Turkey opens its doors to all Syrians fleeing regime
MUNICHReacting to the Russian and Chinese veto to a United Nations Security Council resolution to stop the killings of civilians by Syrian security sources, Turkish Foreign Minister Ahmet Davutoğlu said Turkey’s doors were “open to all Syrians who want to flee from oppression.”
“We are ready to host them in our homes if necessary,” Davutoğlu added as part of a new stage to step up pressure on the Bashar al-Assad regime.
The move is interesting since Turkey has announced that there could be only two conditions for Turkish involvement in military action in the Syrian situation; a U.N. Security Council decision based on humanitarian reasoning or a massive flood of refugees into Turkey.
Yet the Turkish Foreign Ministry issued a written statement yesterday categorically denying media reports that Turkey and the United States had agreed on a military action plan on Syria in Feb. 4’s meeting in Munich between Davutoğlu and U.S. Secretary of State Hillary Clinton. Davutoğlu made no comment on U.S. Senator Joseph Lieberman’s statement after he said that his country might consider providing weapons to a Free Syrian Army consisting of defectors from Syrian army and forming the military wing of the Istanbul-based Syrian National Council.

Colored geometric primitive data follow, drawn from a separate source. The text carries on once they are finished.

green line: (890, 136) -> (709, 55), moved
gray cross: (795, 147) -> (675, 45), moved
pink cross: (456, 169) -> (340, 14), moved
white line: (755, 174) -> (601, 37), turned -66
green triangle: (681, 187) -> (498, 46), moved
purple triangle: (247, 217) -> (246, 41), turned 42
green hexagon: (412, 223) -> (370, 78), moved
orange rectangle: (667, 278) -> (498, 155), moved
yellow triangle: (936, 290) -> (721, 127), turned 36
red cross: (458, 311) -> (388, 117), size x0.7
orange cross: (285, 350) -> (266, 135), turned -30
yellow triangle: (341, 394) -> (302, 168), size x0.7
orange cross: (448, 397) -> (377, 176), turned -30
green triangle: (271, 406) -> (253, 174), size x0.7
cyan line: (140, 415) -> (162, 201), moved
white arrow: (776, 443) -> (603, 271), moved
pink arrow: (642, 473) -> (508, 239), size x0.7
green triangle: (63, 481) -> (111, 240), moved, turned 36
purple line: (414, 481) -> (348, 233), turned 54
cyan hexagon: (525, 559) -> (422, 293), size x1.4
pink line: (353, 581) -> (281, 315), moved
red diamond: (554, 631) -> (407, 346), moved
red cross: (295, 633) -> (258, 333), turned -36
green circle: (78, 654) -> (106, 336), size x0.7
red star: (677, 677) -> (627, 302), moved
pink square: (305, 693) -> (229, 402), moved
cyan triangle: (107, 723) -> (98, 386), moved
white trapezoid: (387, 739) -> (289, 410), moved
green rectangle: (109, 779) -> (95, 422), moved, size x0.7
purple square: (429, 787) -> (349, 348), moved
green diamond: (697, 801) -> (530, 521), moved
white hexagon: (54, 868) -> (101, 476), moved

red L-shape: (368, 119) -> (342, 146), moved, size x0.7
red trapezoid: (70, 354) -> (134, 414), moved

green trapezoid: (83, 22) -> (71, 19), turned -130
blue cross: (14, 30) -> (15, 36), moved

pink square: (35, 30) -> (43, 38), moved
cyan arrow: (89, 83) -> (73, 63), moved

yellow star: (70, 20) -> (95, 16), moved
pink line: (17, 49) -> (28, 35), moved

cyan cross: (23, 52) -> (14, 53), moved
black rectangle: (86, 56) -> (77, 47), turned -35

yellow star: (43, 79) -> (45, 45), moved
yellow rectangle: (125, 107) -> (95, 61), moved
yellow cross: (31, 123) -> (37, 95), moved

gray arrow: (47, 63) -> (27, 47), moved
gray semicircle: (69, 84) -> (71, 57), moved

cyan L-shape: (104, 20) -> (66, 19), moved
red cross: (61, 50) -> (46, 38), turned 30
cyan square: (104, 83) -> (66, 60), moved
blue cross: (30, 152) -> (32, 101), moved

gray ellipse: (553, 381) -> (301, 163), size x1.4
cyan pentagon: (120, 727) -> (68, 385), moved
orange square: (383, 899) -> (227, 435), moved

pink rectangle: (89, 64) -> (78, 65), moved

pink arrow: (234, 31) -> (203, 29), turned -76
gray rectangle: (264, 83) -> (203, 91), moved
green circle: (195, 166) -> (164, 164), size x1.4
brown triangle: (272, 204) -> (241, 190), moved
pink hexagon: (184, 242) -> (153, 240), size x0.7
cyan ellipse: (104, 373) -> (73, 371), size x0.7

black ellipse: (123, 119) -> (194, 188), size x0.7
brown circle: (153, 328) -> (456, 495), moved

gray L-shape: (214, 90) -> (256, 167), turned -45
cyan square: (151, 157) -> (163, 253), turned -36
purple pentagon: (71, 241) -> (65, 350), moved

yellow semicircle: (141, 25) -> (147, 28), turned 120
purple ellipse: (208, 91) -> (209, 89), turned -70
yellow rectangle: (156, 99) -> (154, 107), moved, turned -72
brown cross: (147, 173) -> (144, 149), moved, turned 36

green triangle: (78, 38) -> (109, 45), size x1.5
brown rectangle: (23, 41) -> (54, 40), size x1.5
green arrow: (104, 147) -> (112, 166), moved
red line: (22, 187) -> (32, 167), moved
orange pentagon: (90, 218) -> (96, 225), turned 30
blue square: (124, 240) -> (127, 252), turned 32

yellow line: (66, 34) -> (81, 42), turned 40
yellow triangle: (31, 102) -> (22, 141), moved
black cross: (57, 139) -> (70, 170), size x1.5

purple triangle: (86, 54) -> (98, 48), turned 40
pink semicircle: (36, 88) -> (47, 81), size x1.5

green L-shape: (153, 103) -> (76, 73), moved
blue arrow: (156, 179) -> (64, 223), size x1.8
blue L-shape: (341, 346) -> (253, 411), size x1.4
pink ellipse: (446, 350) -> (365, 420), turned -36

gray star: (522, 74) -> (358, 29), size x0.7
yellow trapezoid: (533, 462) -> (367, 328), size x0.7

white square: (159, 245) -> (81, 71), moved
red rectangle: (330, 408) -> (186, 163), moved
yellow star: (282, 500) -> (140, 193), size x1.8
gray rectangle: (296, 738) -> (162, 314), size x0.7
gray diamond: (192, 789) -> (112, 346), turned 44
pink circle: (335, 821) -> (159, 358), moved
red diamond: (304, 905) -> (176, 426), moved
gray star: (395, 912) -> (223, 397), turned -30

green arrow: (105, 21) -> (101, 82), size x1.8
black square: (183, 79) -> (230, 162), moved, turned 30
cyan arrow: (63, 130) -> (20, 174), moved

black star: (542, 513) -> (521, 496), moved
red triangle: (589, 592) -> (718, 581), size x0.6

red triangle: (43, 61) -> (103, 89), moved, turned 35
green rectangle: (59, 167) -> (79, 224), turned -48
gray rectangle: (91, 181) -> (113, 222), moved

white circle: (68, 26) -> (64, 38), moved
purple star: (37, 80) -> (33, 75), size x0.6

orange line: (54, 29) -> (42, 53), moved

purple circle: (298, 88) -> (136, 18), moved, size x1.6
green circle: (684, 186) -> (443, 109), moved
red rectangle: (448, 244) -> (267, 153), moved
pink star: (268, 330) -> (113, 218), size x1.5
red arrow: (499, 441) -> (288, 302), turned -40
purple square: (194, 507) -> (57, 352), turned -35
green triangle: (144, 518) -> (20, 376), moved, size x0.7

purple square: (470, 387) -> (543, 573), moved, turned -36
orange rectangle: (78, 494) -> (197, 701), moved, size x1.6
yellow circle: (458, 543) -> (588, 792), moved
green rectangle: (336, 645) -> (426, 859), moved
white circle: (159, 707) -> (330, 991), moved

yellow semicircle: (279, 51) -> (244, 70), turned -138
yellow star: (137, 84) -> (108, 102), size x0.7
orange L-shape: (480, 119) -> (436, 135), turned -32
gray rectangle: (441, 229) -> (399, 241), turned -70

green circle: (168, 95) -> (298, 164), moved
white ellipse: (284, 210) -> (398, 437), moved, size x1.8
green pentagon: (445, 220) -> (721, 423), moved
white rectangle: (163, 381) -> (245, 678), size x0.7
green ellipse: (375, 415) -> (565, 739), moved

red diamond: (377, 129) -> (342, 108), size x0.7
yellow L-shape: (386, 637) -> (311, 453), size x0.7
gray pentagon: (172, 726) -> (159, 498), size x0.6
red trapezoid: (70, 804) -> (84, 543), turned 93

With this move of welcoming Syrian regime opponents in need, Turkey wants to trigger a new balance, as Russian Foreign Minister Sergei Lavrov has planned a visit to Damascus to convince al-Assad to stop the violence against his own people. “We don’t want to lose our hopes and we don’t want to let the Syrian people down,” Davutoğlu said. “But Lavrov should have done this months ago.”
The Turkish top diplomat explains the latest move as follows: “Syrian people should not be victimized by a power game between the permanent members of the U.N. Security Council. The U.N. resolution, which was proposed by the Arab League and Turkey who are affected by the Syrian crisis, were vetoed by those who are not directly related with it; it’s an ethical and legalistic weakness regarding international politics. But [even] if the international community prefers to remain silent before this human tragedy, Turkey continues to do whatever is necessary.”
‘One minute’ revisited over arrested journalists
In his statement to the Munich Security Conference, Kenneth Roth, the head of the Human Rights Watch, touched on the issue of Turkey as a model for Middle East countries in transition. “The good news is that Islam is not used in order to put pressure on people,” Roth said. “But not that a democratic model when it comes to the issue of the arrest of Kurdish activists and journalists.”
At the end of the “Building the Middle East News” panel, Davutoğlu asked the moderator Josef Joffe of Die Zeit (who was criticized because of his moderating performance) to have a word to answer Roth.
“But one minute, one minute” said Joffe. “All right, one minute” Davutoğlu said, “But you know what ‘one minute’ means, don’t you?” Davutoğlu joked to Joffe; reminding everyone of Turkish Prime Minister Recep Tayyip Erdoğan’s Davos remark in 2009 when he had been interrupted as he was trying to answer President Shimon Peres of Israel.
Repeating the government line that there was no one in jail because of his or her journalism activities, Davutoğlu told journalists that later on during the break he invited Roth to Turkey to observe the situation for himself.
Nobel Laureate from Yemen asked for Turkey’s support
Nobel peace award laureate Tawakkul Karman of Yemen issued a statement to the conference and got one of the best applauses when she asked for the full equality for women in addition to freedom for peoples of the region.
Following the conference, Davutoğlu met with Karman and congratulated her for her speech and said Turkey supported the “Yemeni revolution.”
In return, Karman (who apparently has links with Karaman town in central Turkey) said that Yemenis looking for a better future had demanded more support from Turkey and were disappointed at not having enough. Admitting that Turkey had focused on the problem of its immediate neighbor (Syria), Davutoğlu said this did not mean Turkey was stopping its support for the Yemeni people in the search for their rights.
Karman also asked those who were heavily injured in demonstrations to be treated in Turkey and for Yemeni students to receive scholarships in the Turkish education system. Davutoğlu invited Tawakkul Karman, her husband, Mohammad, and their three kids to Turkey, promising to take them to the town of Karaman and give them dual Turkish citizenship if they wanted.